Read an account of the shelling incident in The Financial Times and in the BBC
New York, May 23, 2000 — A Lebanese free-lance reporter was freed today after nine months in detention, as Israeli troops pushed ahead with their accelerated withdrawal from occupied southern Lebanon, Lebanese sources told CPJ today.
Cosette Elias Ibrahim was freed along with some 140 other detainees from the notorious Khiam detention facility, which was overrun by local residents after forces from Israel’s proxy South Lebanon Army fled the area, sources said. No further details were available about the journalist’s whereabouts or state of health, but it is believed that she and the other former detainees have so far been confined to the immediate area of Khiam, which remains under the control of pro-Israeli forces.
Israeli-occupation forces detained Ibrahim on September 2, while she was visiting her family in the town of Rumaish in Israeli-occupied south Lebanon. She was accused of collaborating with the Lebanese Shiite group Hezbollah.

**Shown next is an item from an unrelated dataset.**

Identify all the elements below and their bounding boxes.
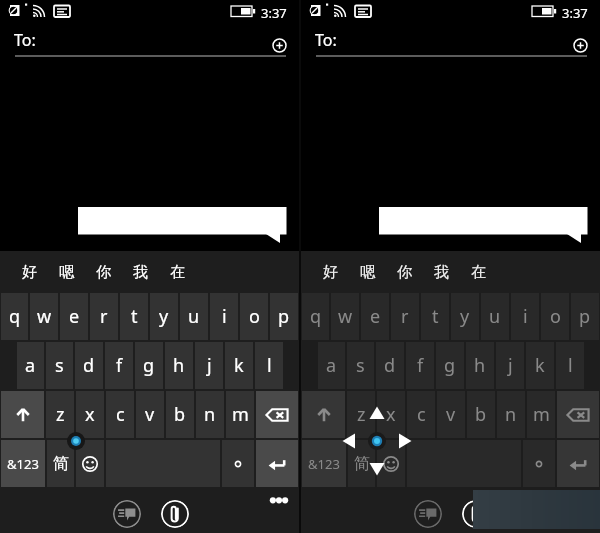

The precise motive for Ibrahim’s arrest was unclear, given that she, like other detainees at Khiam, was never formally charged. Some Lebanese journalists and local human-rights organizations maintained that like many other residents of the occupied zone, Ibrahim was detained for refusing to collaborate with Israeli forces. Others contend that Israeli authorities detained her because of articles she wrote about the situation in south Lebanon.
Lebanese human rights groups have reported that Ibrahim was tortured during her detention.
In a separate incident, a Lebanese driver employed by the British Broadcasting Corporation (BBC) was killed when a tank round hit his vehicle near the southern village of Bint Jbeil, which Israeli troops evacuated the previous evening, the BBC reported.
Meanwhile, the Lebanese driver, Abed Takkoush, a 25-year veteran who had worked with the BBC and NBC, died when his parked car burst into flames after being hit by a tank shell. Takkoush had been escorting BBC reporter Jeremy Bowen and cameraman Malek Kanaan, who were filming some 100 yards away at the time. Israeli authorities said the shell was fired by South Lebanon Army forces, according to the BBC.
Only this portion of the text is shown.